Overall, colesevelam displays a reasonable tolerability profile and mild adverse effects. The most frequent treatment-emergent adverse events occurring in type 2 diabetes patients treated with colesevelam were gastrointestinal disorders, mainly constipation.37,41 Other, less common, gastrointestinal adverse effects were dyspepsia, flatulence, and nausea.37,41 Colesevelam caused no serious adverse events and no difference compared with placebo in episodes of hypoglycemia or weight gain compared with placebo.37 As it is a non-systemically absorbed agent and therefore has a low propensity for drug–drug interactions, it provides an additional advantage to type 2 diabetes patients, who often require complicated therapeutic regimens.37

Of note, triglyceride levels were significantly higher with colesevelam HCl compared with placebo.37–39,41 The long-term consequences of this elevation in triglyceride levels are as yet unknown and the summary of product characteristics (SPC) for colesevelam HCl state that the agent should be used with caution when treating patients with triglyceride levels ≥3.4mmol/l.36 In a consensus statement by the ACC/ADA on lipid management in highcardiometabolic- risk patients, triglyceride was associated as a univariate predictor of cardiovascular disease in some studies; however, triglycerides are often not an independent predictor in multivariate analyses. This may be because triglycerides are highly linked to abnormalities in HDL and LDL.42 In addition, there are no clinical trial data establishing that lowering triglycerides in individuals with or without diabetes independently leads to lower cardiovascular disease events when adjusted for changes in HDL.42 Caution is also recommended when the agent is used to treat patients with a susceptibility to vitamin K or fat-soluble vitamin deficiencies. For this group of patients, monitoring vitamin A, D, and E levels and assessing vitamin K status through the measurement of coagulation parameters is recommended, and the vitamins should be supplemented if necessary. Furthermore, anticoagulant therapy should be monitored closely in patients receiving warfarin or similar agents, since bile acid sequestrants have been shown to interfere with warfarin’s anticoagulant effect.36
Summary and Conclusion
Glucose regulation is orchestrated by several hormones exerting their effects on multiple target tissues. Despite the current advances in pharmacological therapies for diabetes, achieving and maintaining optimal glycemic control remains elusive.

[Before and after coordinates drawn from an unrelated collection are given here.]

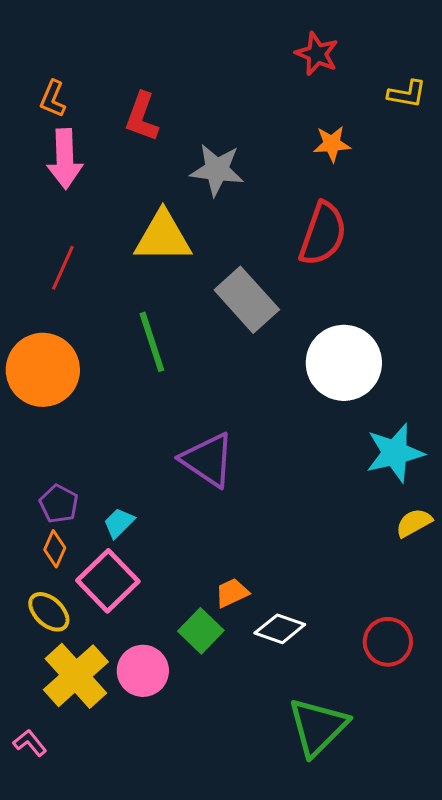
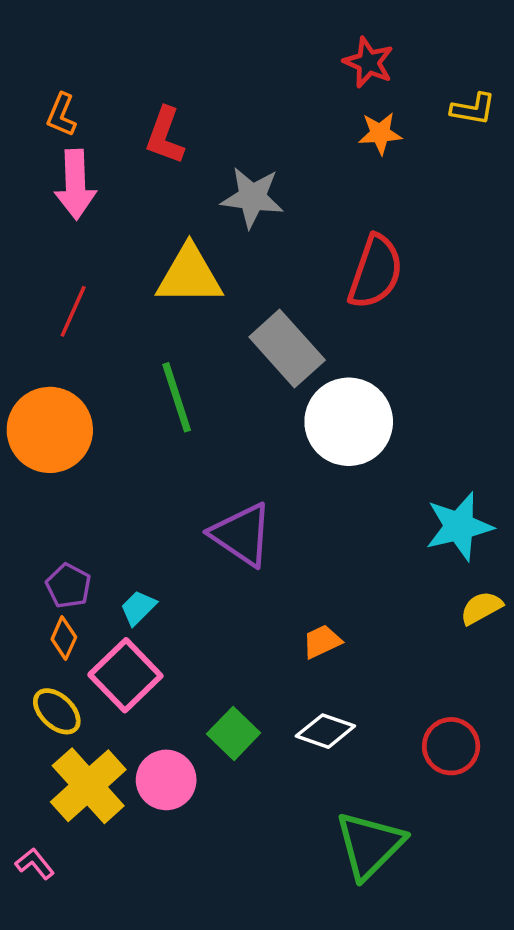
orange star: (332, 144) -> (380, 133), moved
white circle: (344, 363) -> (349, 422), moved
orange trapezoid: (232, 593) -> (322, 642), moved

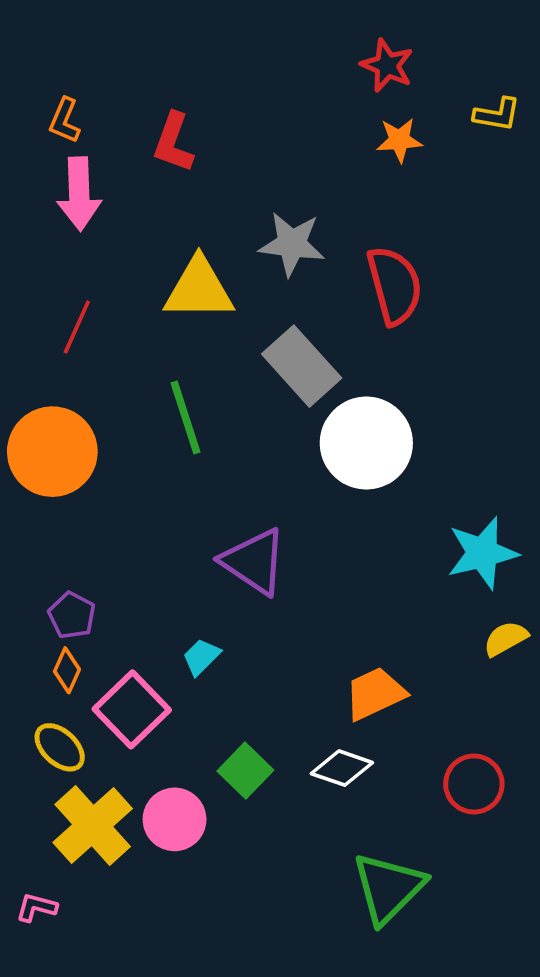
gray star: (252, 197) -> (292, 244), moved
red semicircle: (375, 272) -> (394, 285), turned -34
cyan trapezoid: (138, 608) -> (201, 657), moved
orange trapezoid: (322, 642) -> (375, 694), moved, size x1.5
pink L-shape: (35, 864) -> (36, 907), turned -36

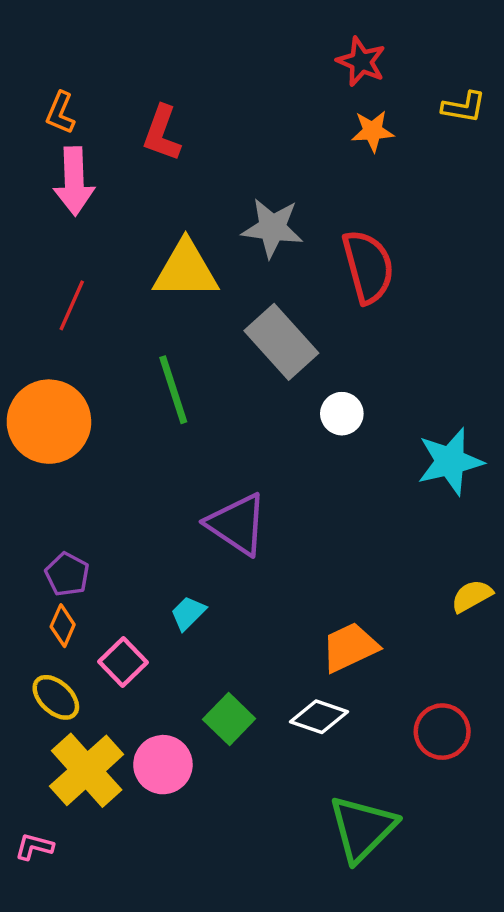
white circle: (366, 443) -> (342, 414), size x0.5
cyan star: (482, 553) -> (450, 461), moved
pink square: (132, 709) -> (123, 662), size x0.7

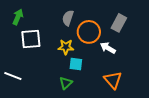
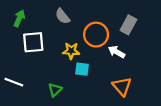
gray semicircle: (68, 18) -> (63, 16), moved, turned -56
green triangle: (66, 83) -> (55, 90), moved

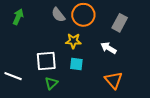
orange circle: (96, 35) -> (83, 15), moved
white square: (33, 42) -> (46, 61), moved
yellow star: (71, 51) -> (73, 41), moved

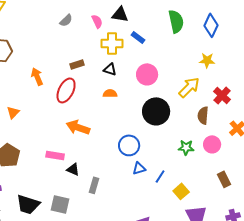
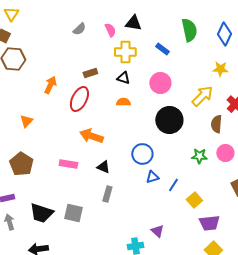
blue rectangle: (138, 37) -> (162, 49), moved
orange arrow: (37, 76) -> (50, 85), turned 48
black triangle: (73, 169) -> (103, 167), moved

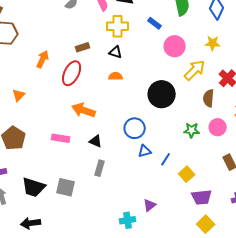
pink circle: (160, 83) -> (175, 46), moved
purple triangle: (157, 231) -> (150, 205), turned 40

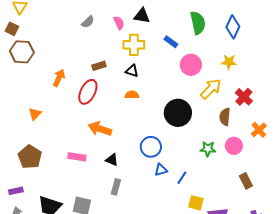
yellow square: (187, 174) -> (196, 203), moved, turned -35

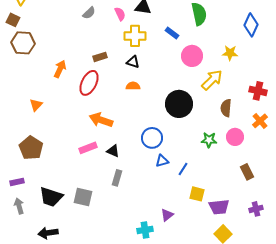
blue diamond: (233, 27) -> (251, 25), moved
red cross: (244, 97) -> (258, 91), moved, turned -30
pink rectangle: (77, 157) -> (88, 148), moved, turned -30

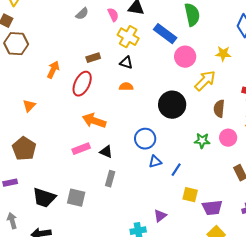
blue rectangle: (172, 33) -> (165, 34), size x1.6
yellow cross: (135, 36) -> (128, 37), turned 30
gray arrow: (19, 206) -> (12, 221), moved

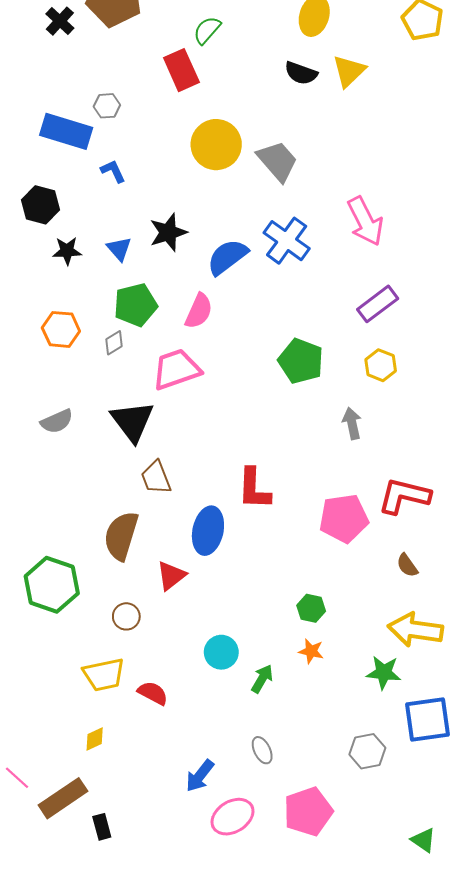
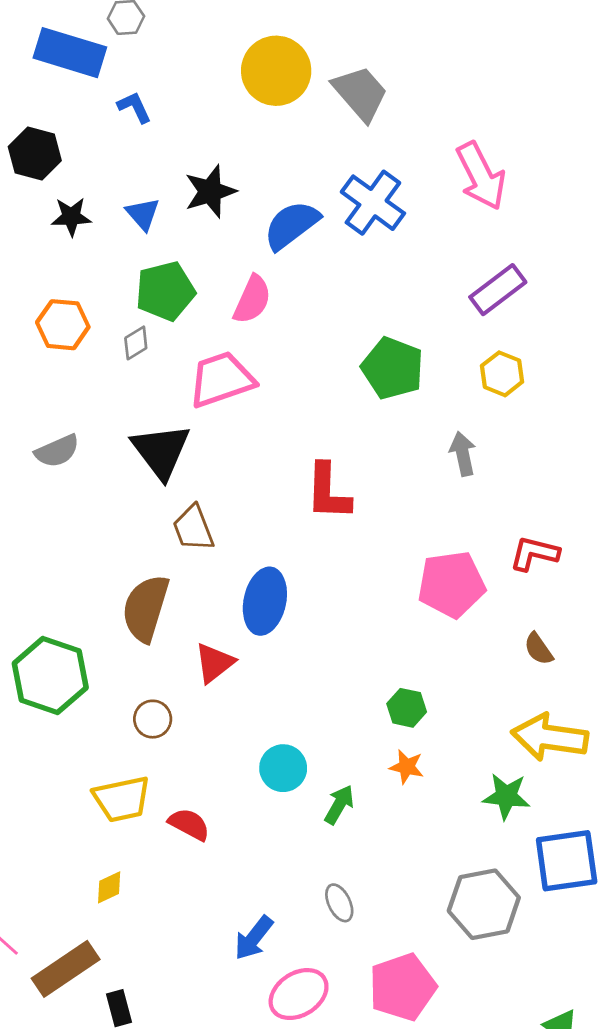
red L-shape: (254, 489) -> (328, 492), moved
red L-shape: (404, 496) -> (534, 553), size x0.7
gray hexagon: (367, 751) -> (484, 904), size x1.4

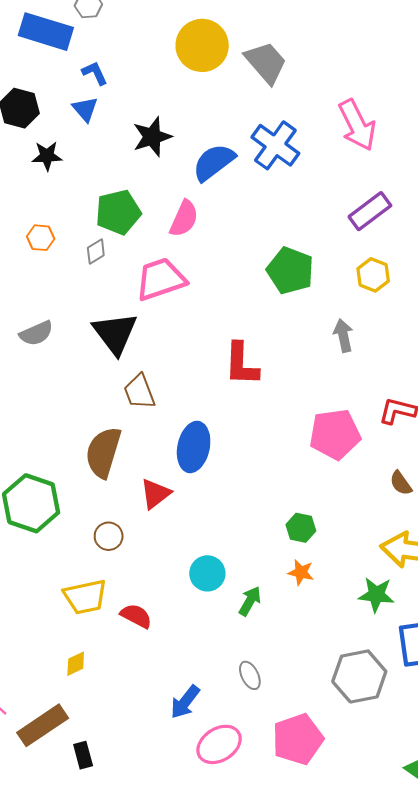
blue triangle: (143, 214) -> (85, 109), moved
orange hexagon: (63, 325) -> (41, 238), size x0.7

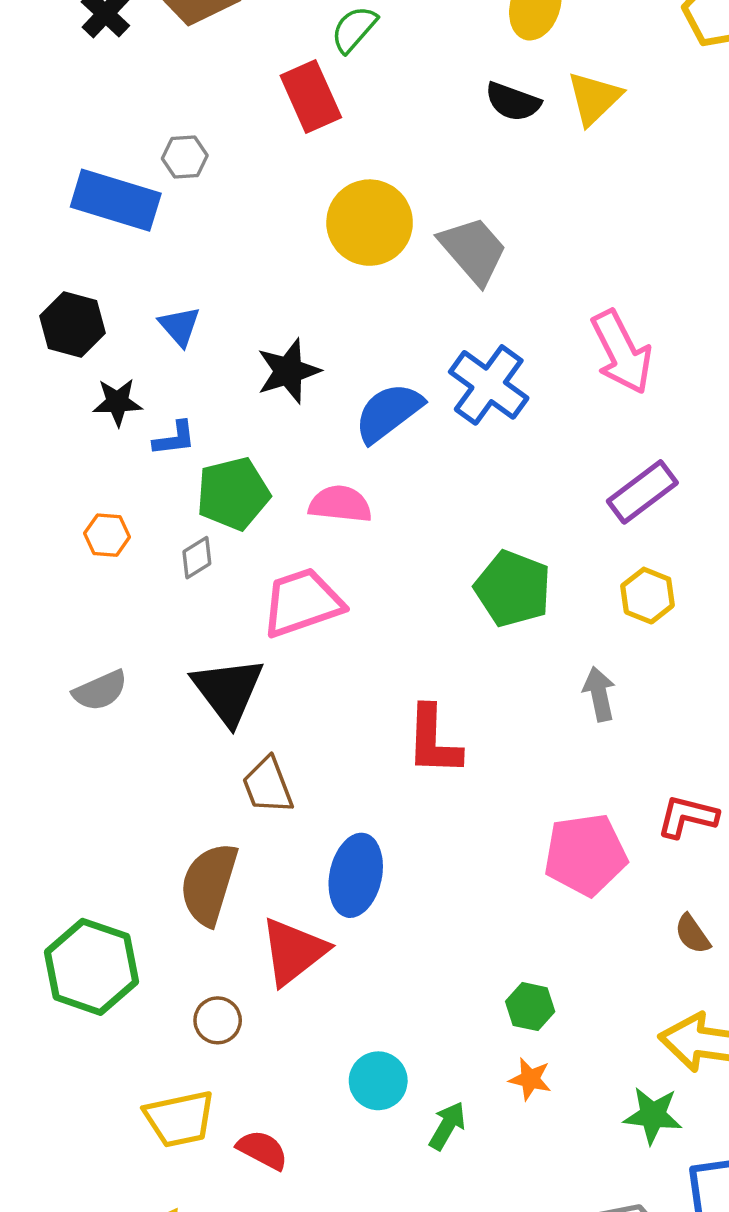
blue L-shape: (95, 73) -> (174, 438), moved, turned 108
pink semicircle: (184, 219) -> (340, 504), turned -108
red triangle: (155, 494) -> (294, 951), size x1.4

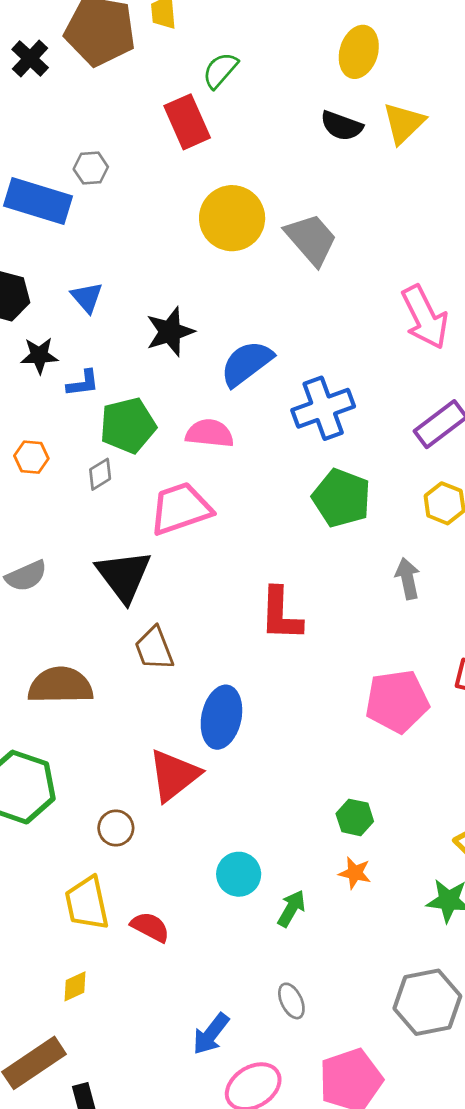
blue cross: (489, 385) -> (323, 408), moved, turned 34
brown semicircle: (209, 884) -> (60, 685), moved, turned 72
yellow trapezoid: (180, 1119) -> (87, 903), turned 90

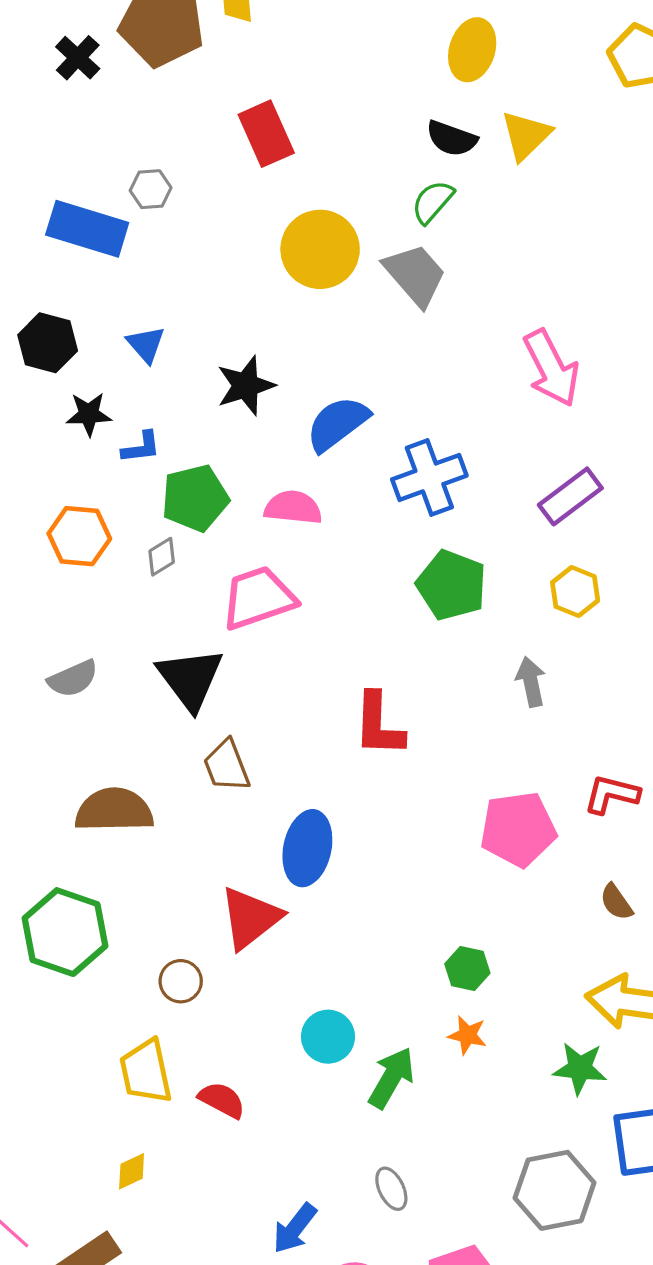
green semicircle: (220, 70) -> (433, 202), moved
orange hexagon: (31, 457) -> (79, 536), size x1.5
green arrow: (291, 909) -> (391, 1078), size x1.4

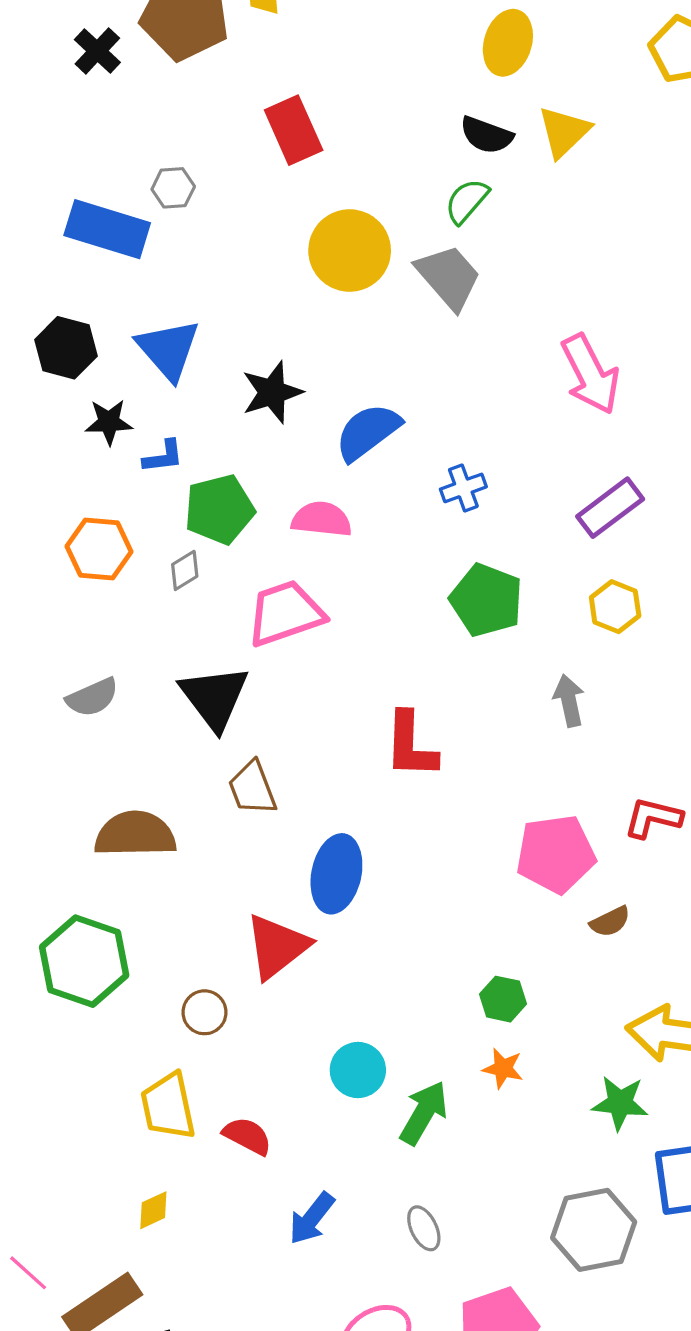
blue triangle: (146, 344) -> (168, 349), size x1.6
blue cross: (429, 477) -> (463, 488), size x0.6
brown semicircle: (616, 902) -> (610, 922), moved, turned -81
blue arrow: (295, 1228) -> (312, 1218), moved

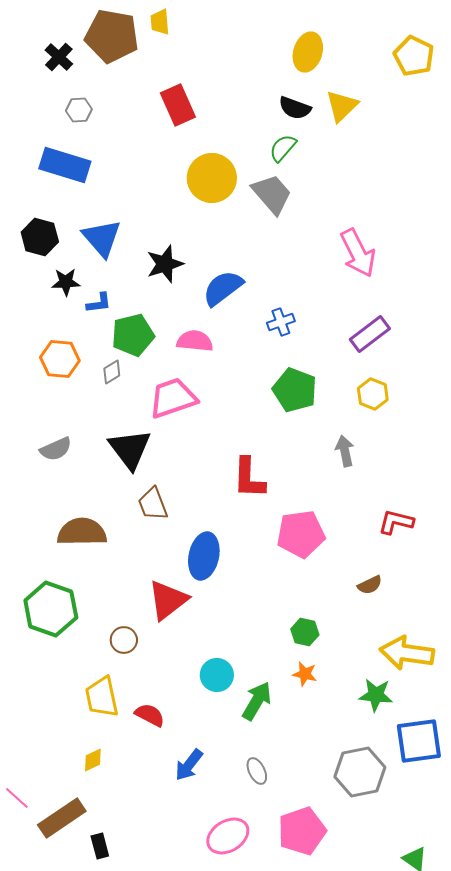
gray hexagon: (173, 188) -> (79, 110), moved
pink pentagon: (556, 854) -> (301, 534), moved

Innovative interventions to complement the current therapeutic armamentarium avoiding any clinical limitations, such as the risk of hypoglycemia and weight gain, are needed. New clinical evidence has emerged confirming the therapeutic potential of bile acid sequestrants in glycemic control. The exact mechanism by which colesevelam lowers glucose has not been determined; however, the bile acid receptor FXR-α may be the primary modulator exerting multiple downstream effects that influence glucose metabolism. Colesevelam contributes to the management of both glucose and lipid abnormalities in diabetes, helping patients aim for two risk factors in diabetes that contribute towards both macro- and microvascular disease. Its good efficacy in terms of lowering glucose levels and excellent safety profile provide patients with type 2 diabetes with a promising drug that can be used in conjunction with a range of established antidiabetes agents.■

Editorial assistance for the preparation of this manuscript was supported by an educational grant from Daiichi Sankyo, Inc.